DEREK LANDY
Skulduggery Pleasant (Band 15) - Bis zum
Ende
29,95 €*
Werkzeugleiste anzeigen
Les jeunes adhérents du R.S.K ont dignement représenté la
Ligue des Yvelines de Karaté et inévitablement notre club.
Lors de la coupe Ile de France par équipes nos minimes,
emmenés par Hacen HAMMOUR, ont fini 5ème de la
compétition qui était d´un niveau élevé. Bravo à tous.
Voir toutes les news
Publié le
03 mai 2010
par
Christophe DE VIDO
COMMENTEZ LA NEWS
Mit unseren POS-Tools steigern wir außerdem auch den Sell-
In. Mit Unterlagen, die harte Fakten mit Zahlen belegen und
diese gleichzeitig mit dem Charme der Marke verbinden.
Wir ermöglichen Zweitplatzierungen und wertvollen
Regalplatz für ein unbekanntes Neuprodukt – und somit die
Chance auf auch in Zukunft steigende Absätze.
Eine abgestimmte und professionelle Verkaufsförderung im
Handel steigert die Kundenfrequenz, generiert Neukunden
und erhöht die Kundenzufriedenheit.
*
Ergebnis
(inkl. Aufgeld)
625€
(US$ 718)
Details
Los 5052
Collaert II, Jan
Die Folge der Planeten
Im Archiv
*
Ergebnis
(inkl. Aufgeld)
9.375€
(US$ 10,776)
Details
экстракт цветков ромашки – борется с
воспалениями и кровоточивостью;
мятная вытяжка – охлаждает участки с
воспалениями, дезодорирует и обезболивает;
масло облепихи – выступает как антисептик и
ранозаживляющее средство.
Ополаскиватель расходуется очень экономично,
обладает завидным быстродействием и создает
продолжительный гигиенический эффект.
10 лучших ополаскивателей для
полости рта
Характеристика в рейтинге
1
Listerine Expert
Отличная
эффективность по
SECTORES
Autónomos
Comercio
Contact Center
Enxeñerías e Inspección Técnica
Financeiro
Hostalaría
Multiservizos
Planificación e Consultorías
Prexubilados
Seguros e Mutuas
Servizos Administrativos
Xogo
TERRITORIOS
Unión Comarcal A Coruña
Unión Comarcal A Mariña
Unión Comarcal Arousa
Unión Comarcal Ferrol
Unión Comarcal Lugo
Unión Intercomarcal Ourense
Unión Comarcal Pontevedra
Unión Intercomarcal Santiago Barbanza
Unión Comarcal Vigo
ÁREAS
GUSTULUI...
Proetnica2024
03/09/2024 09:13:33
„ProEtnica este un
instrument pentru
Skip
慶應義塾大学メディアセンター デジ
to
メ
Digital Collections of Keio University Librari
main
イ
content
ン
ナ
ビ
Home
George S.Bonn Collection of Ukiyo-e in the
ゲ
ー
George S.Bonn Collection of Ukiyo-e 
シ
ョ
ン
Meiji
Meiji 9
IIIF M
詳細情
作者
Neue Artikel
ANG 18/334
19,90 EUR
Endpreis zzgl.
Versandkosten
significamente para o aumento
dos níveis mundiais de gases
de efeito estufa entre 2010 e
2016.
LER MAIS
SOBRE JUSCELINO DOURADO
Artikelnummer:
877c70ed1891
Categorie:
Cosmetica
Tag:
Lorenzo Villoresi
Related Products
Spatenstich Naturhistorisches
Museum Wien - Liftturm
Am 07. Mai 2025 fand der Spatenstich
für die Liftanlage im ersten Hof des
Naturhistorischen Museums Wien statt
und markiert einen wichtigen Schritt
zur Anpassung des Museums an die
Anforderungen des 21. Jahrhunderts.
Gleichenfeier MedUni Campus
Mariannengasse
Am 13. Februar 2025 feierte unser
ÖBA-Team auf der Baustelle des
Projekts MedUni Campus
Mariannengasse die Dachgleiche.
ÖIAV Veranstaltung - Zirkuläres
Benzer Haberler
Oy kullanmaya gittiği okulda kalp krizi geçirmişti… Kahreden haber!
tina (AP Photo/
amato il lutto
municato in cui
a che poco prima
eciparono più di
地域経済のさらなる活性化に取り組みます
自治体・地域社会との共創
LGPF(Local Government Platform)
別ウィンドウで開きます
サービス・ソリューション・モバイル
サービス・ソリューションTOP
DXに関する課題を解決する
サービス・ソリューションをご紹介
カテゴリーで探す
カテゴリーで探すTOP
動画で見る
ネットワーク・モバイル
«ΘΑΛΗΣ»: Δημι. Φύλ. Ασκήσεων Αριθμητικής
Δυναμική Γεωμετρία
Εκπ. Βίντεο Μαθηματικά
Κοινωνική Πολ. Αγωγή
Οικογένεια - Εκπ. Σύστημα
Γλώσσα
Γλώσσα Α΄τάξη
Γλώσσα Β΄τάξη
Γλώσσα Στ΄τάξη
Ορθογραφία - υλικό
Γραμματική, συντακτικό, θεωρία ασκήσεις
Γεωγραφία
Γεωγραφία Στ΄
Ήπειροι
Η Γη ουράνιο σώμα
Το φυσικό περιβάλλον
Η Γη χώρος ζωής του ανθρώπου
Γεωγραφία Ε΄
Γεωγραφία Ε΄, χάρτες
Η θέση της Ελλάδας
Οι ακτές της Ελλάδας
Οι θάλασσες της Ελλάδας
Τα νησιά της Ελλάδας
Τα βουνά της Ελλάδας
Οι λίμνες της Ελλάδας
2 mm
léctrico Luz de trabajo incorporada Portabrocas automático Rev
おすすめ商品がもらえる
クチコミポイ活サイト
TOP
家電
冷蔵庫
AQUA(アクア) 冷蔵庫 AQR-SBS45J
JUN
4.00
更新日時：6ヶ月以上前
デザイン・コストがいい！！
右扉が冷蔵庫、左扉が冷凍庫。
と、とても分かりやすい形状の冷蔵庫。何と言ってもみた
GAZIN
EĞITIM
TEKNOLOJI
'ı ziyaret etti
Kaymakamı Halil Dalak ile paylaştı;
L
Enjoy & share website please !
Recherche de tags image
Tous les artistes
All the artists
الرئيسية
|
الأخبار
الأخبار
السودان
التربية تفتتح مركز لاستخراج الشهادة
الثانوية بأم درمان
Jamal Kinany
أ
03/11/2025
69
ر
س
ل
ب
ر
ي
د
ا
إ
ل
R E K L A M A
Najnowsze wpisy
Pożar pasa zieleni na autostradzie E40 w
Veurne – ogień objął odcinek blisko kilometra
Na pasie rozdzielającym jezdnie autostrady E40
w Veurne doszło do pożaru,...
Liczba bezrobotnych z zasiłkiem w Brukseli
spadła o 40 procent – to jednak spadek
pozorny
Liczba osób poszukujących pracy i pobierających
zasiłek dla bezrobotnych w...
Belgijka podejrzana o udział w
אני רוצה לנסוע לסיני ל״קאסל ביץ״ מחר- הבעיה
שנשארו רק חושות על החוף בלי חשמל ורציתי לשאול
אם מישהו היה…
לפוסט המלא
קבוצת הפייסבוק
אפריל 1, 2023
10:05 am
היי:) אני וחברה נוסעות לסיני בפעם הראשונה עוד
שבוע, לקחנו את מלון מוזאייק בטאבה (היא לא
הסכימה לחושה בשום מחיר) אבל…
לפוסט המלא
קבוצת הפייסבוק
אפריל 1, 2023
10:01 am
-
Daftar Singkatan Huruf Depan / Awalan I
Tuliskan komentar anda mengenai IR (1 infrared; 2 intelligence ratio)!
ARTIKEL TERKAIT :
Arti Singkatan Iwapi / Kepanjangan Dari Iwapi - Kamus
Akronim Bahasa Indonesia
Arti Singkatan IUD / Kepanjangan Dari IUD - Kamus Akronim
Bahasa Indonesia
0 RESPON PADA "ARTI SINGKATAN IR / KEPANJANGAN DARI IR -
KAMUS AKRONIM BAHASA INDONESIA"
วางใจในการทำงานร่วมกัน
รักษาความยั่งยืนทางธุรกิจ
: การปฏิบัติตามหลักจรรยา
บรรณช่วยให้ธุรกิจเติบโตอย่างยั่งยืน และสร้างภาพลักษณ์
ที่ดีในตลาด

Problem details: Every line in the data that holds the string "Mariannengasse" should be copied.

Response below:
Mariannengasse
Mariannengasse die Dachgleiche.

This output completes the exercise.